The result should be an exact copy of the entries that follow, with no pictures included.

·····

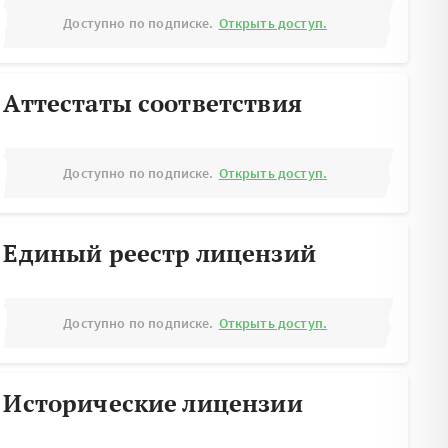
Доступно по подписке.
Открыть доступ.
Аттестаты соответствия
Доступно по подписке.
Открыть доступ.
Единый реестр лицензий
Доступно по подписке.
Открыть доступ.
Исторические лицензии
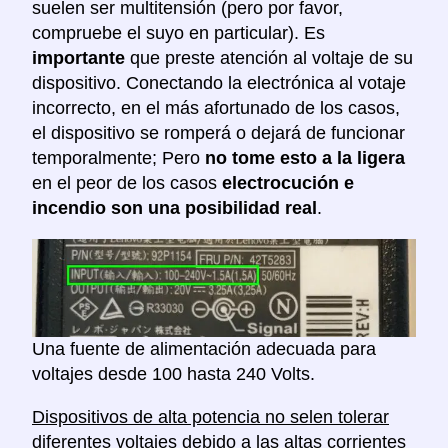
suelen ser multitensión (pero por favor,
compruebe el suyo en particular). Es
importante
que preste atención al voltaje de su
dispositivo. Conectando la electrónica al votaje
incorrecto, en el más afortunado de los casos,
el dispositivo se romperá o dejará de funcionar
temporalmente; Pero
no tome esto a la ligera
en el peor de los casos
electrocución e
incendio son una posibilidad real
.
Una fuente de alimentación adecuada para
voltajes desde 100 hasta 240 Volts.
Dispositivos de alta potencia no selen tolerar
diferentes voltajes
debido a las altas corrientes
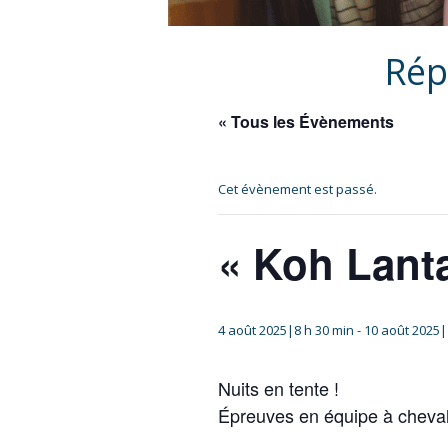
Rép
« Tous les Évènements
Cet évènement est passé.
« Koh Lanta
4 août 2025|8 h 30 min
-
10 août 2025|
Nuits en tente !
Épreuves en équipe à cheval,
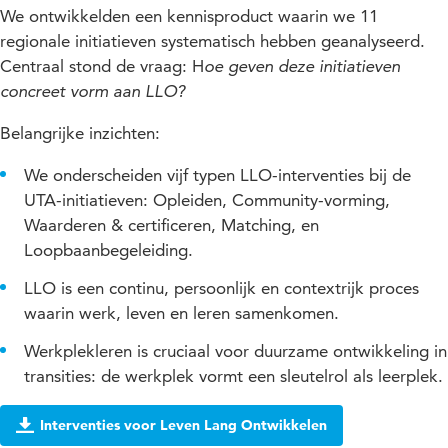
We ontwikkelden een kennisproduct waarin we 11
regionale initiatieven systematisch hebben geanalyseerd.
Centraal stond de vraag: H
oe geven deze initiatieven
concreet vorm aan LLO?
Belangrijke inzichten:
We onderscheiden vijf typen LLO-interventies bij de
UTA-initiatieven: Opleiden, Community-vorming,
Waarderen & certificeren, Matching, en
Loopbaanbegeleiding.
LLO is een continu, persoonlijk en contextrijk proces
waarin werk, leven en leren samenkomen.
Werkplekleren is cruciaal voor duurzame ontwikkeling in
transities: de werkplek vormt een sleutelrol als leerplek.
Interventies voor Leven Lang Ontwikkelen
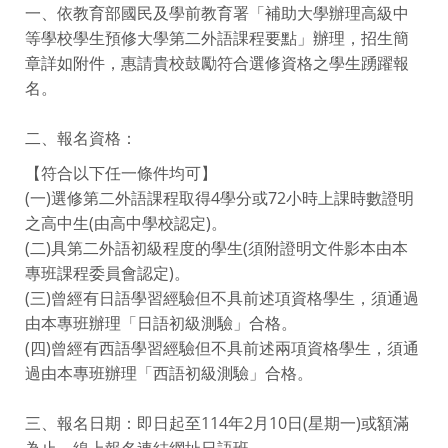
一、依教育部國民及學前教育署「補助大學辦理高級中
等學校學生預修大學第二外語課程要點」辦理，招生簡
章詳如附件，惠請貴校鼓勵符合選修資格之學生踴躍報
名。
二、報名資格：
【符合以下任一條件均可】
(一)選修第二外語課程取得4學分或72小時上課時數證明
之高中生(由高中學校認定)。
(二)具第二外語初級程度的學生(須附證明文件影本由本
專班課程委員會認定)。
(三)曾經有日語學習經驗但不具前述項資格學生，須通過
由本專班辦理「日語初級測驗」合格。
(四)曾經有西語學習經驗但不具前述兩項資格學生，須通
過由本專班辦理「西語初級測驗」合格。
三、報名日期：即日起至114年2月10日(星期一)或額滿
為止，線上報名連結網址日語班-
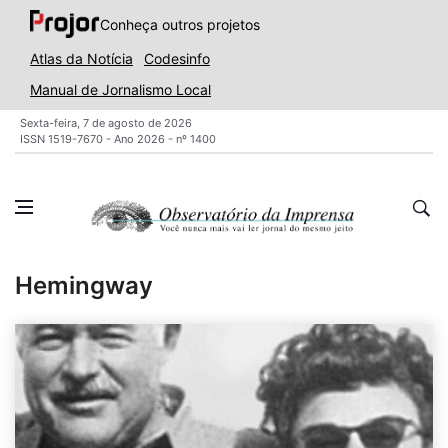
Conheça outros projetos
Atlas da Notícia
Codesinfo
Manual de Jornalismo Local
Sexta-feira, 7 de agosto de 2026
ISSN 1519-7670 - Ano 2026 - nº 1400
Hemingway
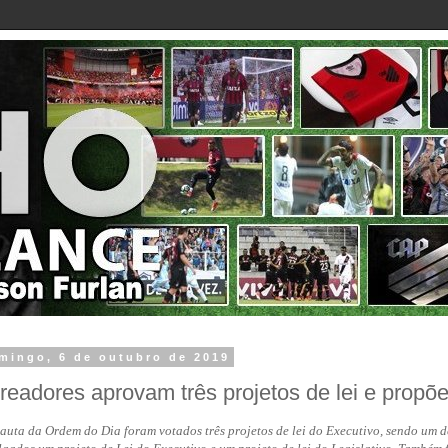
mingo, 6 de outubro de 2019
readores aprovam três projetos de lei e propõ
auta da Ordem do Dia foram votados três projetos de lei do Executivo, sendo um d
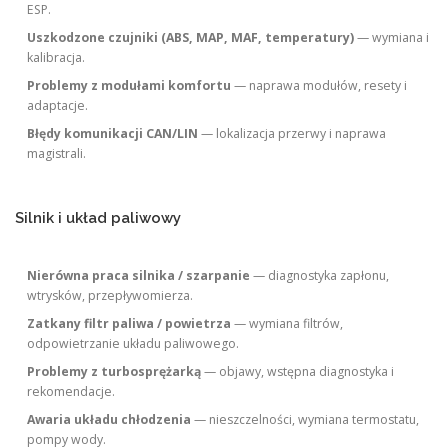
ESP.
Uszkodzone czujniki (ABS, MAP, MAF, temperatury)
— wymiana i
kalibracja.
Problemy z modułami komfortu
— naprawa modułów, resety i
adaptacje.
Błędy komunikacji CAN/LIN
— lokalizacja przerwy i naprawa
magistrali.
Silnik i układ paliwowy
Nierówna praca silnika / szarpanie
— diagnostyka zapłonu,
wtrysków, przepływomierza.
Zatkany filtr paliwa / powietrza
— wymiana filtrów,
odpowietrzanie układu paliwowego.
Problemy z turbosprężarką
— objawy, wstępna diagnostyka i
rekomendacje.
Awaria układu chłodzenia
— nieszczelności, wymiana termostatu,
pompy wody.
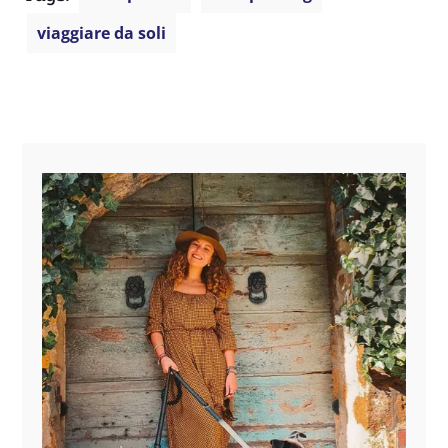
viaggiare da soli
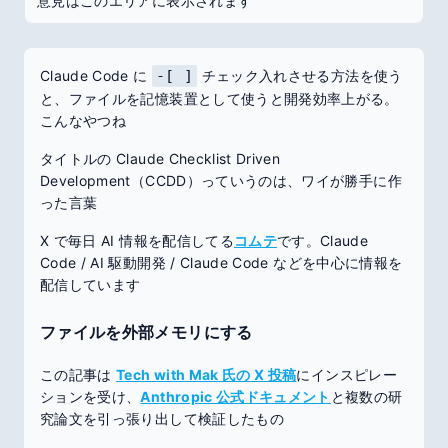
意見はこのエリアに表示されます
Claude Code に
-[ ]
チェック入れさせる方法を使う
と、ファイルを記憶装置として使うと開発効率上がる。
こんなやつね
タイトルの Claude Checklist Driven
Development（CCDD）っていうのは、ワイが勝手に作
った言葉
X で毎日 AI 情報を配信してる
コムテ
です。Claude
Code / AI 駆動開発 / Claude Code などを中心に情報を
配信しています
ファイルを外部メモリにする
この記事は
Tech with Mak 氏の X 投稿
にインスピレー
ションを受け、
Anthropic 公式ドキュメント
と複数の研
究論文を引っ張り出して検証したもの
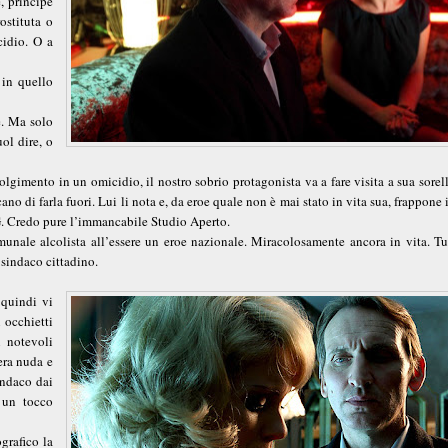
, principe
rostituta o
cidio. O a
 in quello
e. Ma solo
ol dire, o
lgimento in un omicidio, il nostro sobrio protagonista va a fare visita a sua sorel
o di farla fuori. Lui li nota e, da eroe quale non è mai stato in vita sua, frappone 
i TG. Credo pure l’immancabile Studio Aperto.
munale alcolista all’essere un eroe nazionale. Miracolosamente ancora in vita. Tut
 sindaco cittadino.
 quindi vi
 occhietti
 notevoli
iera nuda e
indaco dai
e un tocco
grafico la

·····

### Solution for this task
Доступно по подписке.
Открыть доступ.
Аттестаты соответствия
Доступно по подписке.
Открыть доступ.
Единый реестр лицензий
Доступно по подписке.
Открыть доступ.
Исторические лицензии
suelen ser multitensión (pero por favor,
compruebe el suyo en particular). Es
importante
que preste atención al voltaje de su
dispositivo. Conectando la electrónica al votaje
incorrecto, en el más afortunado de los casos,
el dispositivo se romperá o dejará de funcionar
temporalmente; Pero
no tome esto a la ligera
en el peor de los casos
electrocución e
incendio son una posibilidad real
.
Una fuente de alimentación adecuada para
voltajes desde 100 hasta 240 Volts.
Dispositivos de alta potencia no selen tolerar
diferentes voltajes
debido a las altas corrientes
Rép
« Tous les Évènements
Cet évènement est passé.
« Koh Lanta
4 août 2025|8 h 30 min
-
10 août 2025|
Nuits en tente !
Épreuves en équipe à cheval,
We ontwikkelden een kennisproduct waarin we 11
regionale initiatieven systematisch hebben geanalyseerd.
Centraal stond de vraag: H
oe geven deze initiatieven
concreet vorm aan LLO?
Belangrijke inzichten:
We onderscheiden vijf typen LLO-interventies bij de
UTA-initiatieven: Opleiden, Community-vorming,
Waarderen & certificeren, Matching, en
Loopbaanbegeleiding.
LLO is een continu, persoonlijk en contextrijk proces
waarin werk, leven en leren samenkomen.
Werkplekleren is cruciaal voor duurzame ontwikkeling in
transities: de werkplek vormt een sleutelrol als leerplek.
Interventies voor Leven Lang Ontwikkelen
一、依教育部國民及學前教育署「補助大學辦理高級中
等學校學生預修大學第二外語課程要點」辦理，招生簡
章詳如附件，惠請貴校鼓勵符合選修資格之學生踴躍報
名。
二、報名資格：
【符合以下任一條件均可】
(一)選修第二外語課程取得4學分或72小時上課時數證明
之高中生(由高中學校認定)。
(二)具第二外語初級程度的學生(須附證明文件影本由本
專班課程委員會認定)。
(三)曾經有日語學習經驗但不具前述項資格學生，須通過
由本專班辦理「日語初級測驗」合格。
(四)曾經有西語學習經驗但不具前述兩項資格學生，須通
過由本專班辦理「西語初級測驗」合格。
三、報名日期：即日起至114年2月10日(星期一)或額滿
為止，線上報名連結網址日語班-
Conheça outros projetos
Atlas da Notícia
Codesinfo
Manual de Jornalismo Local
Sexta-feira, 7 de agosto de 2026
ISSN 1519-7670 - Ano 2026 - nº 1400
Hemingway
mingo, 6 de outubro de 2019
readores aprovam três projetos de lei e propõ
auta da Ordem do Dia foram votados três projetos de lei do Executivo, sendo um d
ESP.
Uszkodzone czujniki (ABS, MAP, MAF, temperatury)
— wymiana i
kalibracja.
Problemy z modułami komfortu
— naprawa modułów, resety i
adaptacje.
Błędy komunikacji CAN/LIN
— lokalizacja przerwy i naprawa
magistrali.
Silnik i układ paliwowy
Nierówna praca silnika / szarpanie
— diagnostyka zapłonu,
wtrysków, przepływomierza.
Zatkany filtr paliwa / powietrza
— wymiana filtrów,
odpowietrzanie układu paliwowego.
Problemy z turbosprężarką
— objawy, wstępna diagnostyka i
rekomendacje.
Awaria układu chłodzenia
— nieszczelności, wymiana termostatu,
pompy wody.
viaggiare da soli
意見はこのエリアに表示されます
Claude Code に
-[ ]
チェック入れさせる方法を使う
と、ファイルを記憶装置として使うと開発効率上がる。
こんなやつね
タイトルの Claude Checklist Driven
Development（CCDD）っていうのは、ワイが勝手に作
った言葉
X で毎日 AI 情報を配信してる
コムテ
です。Claude
Code / AI 駆動開発 / Claude Code などを中心に情報を
配信しています
ファイルを外部メモリにする
この記事は
Tech with Mak 氏の X 投稿
にインスピレー
ションを受け、
Anthropic 公式ドキュメント
と複数の研
究論文を引っ張り出して検証したもの
, principe
rostituta o
cidio. O a
 in quello
e. Ma solo
ol dire, o
lgimento in un omicidio, il nostro sobrio protagonista va a fare visita a sua sorel
o di farla fuori. Lui li nota e, da eroe quale non è mai stato in vita sua, frappone 
i TG. Credo pure l’immancabile Studio Aperto.
munale alcolista all’essere un eroe nazionale. Miracolosamente ancora in vita. Tut
 sindaco cittadino.
 quindi vi
 occhietti
 notevoli
iera nuda e
indaco dai
e un tocco
grafico la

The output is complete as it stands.